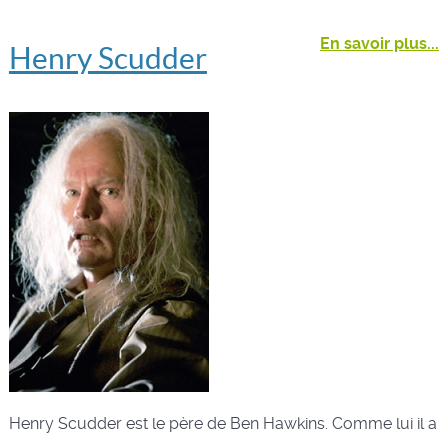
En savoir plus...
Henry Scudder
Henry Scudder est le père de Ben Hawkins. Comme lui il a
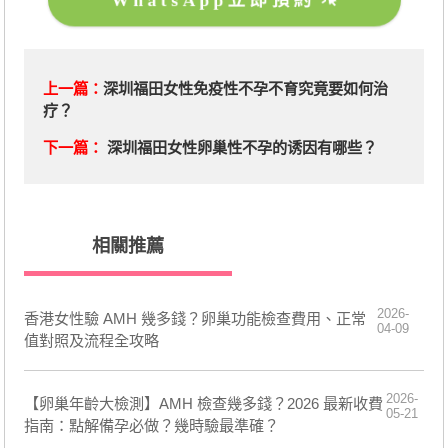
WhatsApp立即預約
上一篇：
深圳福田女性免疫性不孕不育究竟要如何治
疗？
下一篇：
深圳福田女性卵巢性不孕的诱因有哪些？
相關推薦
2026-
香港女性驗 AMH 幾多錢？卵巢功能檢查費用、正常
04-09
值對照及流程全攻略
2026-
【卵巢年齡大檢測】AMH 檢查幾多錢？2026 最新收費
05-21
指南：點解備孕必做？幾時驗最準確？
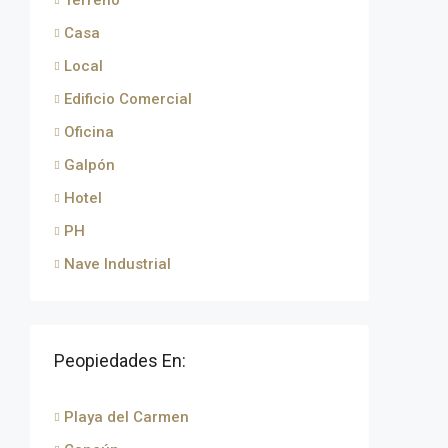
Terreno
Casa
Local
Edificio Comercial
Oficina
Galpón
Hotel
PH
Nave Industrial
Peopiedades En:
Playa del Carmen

Activity
Exact repetition of the material above is required, with the images removed.

Solution below
En savoir plus...
Henry Scudder
Henry Scudder est le père de Ben Hawkins. Comme lui il a
WhatsApp立即預約
上一篇：
深圳福田女性免疫性不孕不育究竟要如何治
疗？
下一篇：
深圳福田女性卵巢性不孕的诱因有哪些？
相關推薦
2026-
香港女性驗 AMH 幾多錢？卵巢功能檢查費用、正常
04-09
值對照及流程全攻略
2026-
【卵巢年齡大檢測】AMH 檢查幾多錢？2026 最新收費
05-21
指南：點解備孕必做？幾時驗最準確？
Terreno
Casa
Local
Edificio Comercial
Oficina
Galpón
Hotel
PH
Nave Industrial
Peopiedades En:
Playa del Carmen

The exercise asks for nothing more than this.